Input section start
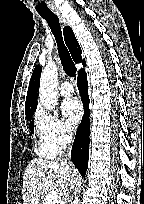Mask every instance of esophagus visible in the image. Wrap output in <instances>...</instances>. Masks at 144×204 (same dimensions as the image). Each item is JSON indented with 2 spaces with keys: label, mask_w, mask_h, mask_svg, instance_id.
<instances>
[{
  "label": "esophagus",
  "mask_w": 144,
  "mask_h": 204,
  "mask_svg": "<svg viewBox=\"0 0 144 204\" xmlns=\"http://www.w3.org/2000/svg\"><path fill=\"white\" fill-rule=\"evenodd\" d=\"M54 13L57 15V17L59 18L60 23L63 26H67L68 25L67 20L65 19V17L59 11H55Z\"/></svg>",
  "instance_id": "obj_1"
}]
</instances>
Input section end
Your task:
Leave out the images and transcribe all the records exactly.

Task solution:
Mask every instance of esophagus visible in the image. Wrap output in <instances>...</instances>. Masks at 144×204 (same dimensions as the image). Each item is JSON indented with 2 spaces with keys: label, mask_w, mask_h, mask_svg, instance_id.
<instances>
[{
  "label": "esophagus",
  "mask_w": 144,
  "mask_h": 204,
  "mask_svg": "<svg viewBox=\"0 0 144 204\" xmlns=\"http://www.w3.org/2000/svg\"><path fill=\"white\" fill-rule=\"evenodd\" d=\"M54 13L57 15V17L59 18L60 23L63 26H67L68 25L67 20L65 19V17L59 11H55Z\"/></svg>",
  "instance_id": "obj_1"
}]
</instances>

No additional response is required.